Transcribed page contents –
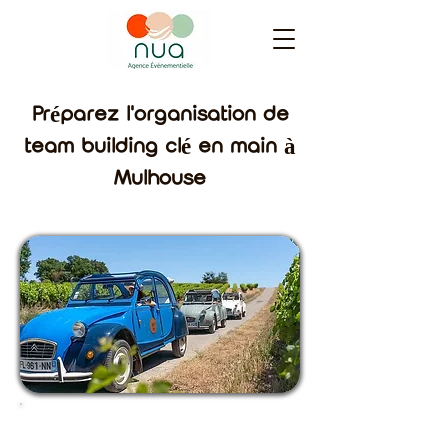
Préparez l'organisation de
team building clé en main à
Mulhouse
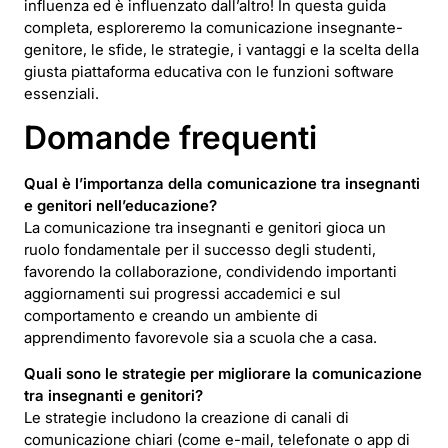
influenza ed è influenzato dall’altro! In questa guida
completa, esploreremo la comunicazione insegnante-
genitore, le sfide, le strategie, i vantaggi e la scelta della
giusta piattaforma educativa con le funzioni software
essenziali.
Domande frequenti
Qual è l’importanza della comunicazione tra insegnanti
e genitori nell’educazione?
La comunicazione tra insegnanti e genitori gioca un
ruolo fondamentale per il successo degli studenti,
favorendo la collaborazione, condividendo importanti
aggiornamenti sui progressi accademici e sul
comportamento e creando un ambiente di
apprendimento favorevole sia a scuola che a casa.
Quali sono le strategie per migliorare la comunicazione
tra insegnanti e genitori?
Le strategie includono la creazione di canali di
comunicazione chiari (come e-mail, telefonate o app di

TASK DETAILS –
Set down exactly, and only, the lines from the one containing "ruolo fondamentale per" to the final line of the data.

RESULT OF THIS EXERCISE –
ruolo fondamentale per il successo degli studenti,
favorendo la collaborazione, condividendo importanti
aggiornamenti sui progressi accademici e sul
comportamento e creando un ambiente di
apprendimento favorevole sia a scuola che a casa.
Quali sono le strategie per migliorare la comunicazione
tra insegnanti e genitori?
Le strategie includono la creazione di canali di
comunicazione chiari (come e-mail, telefonate o app di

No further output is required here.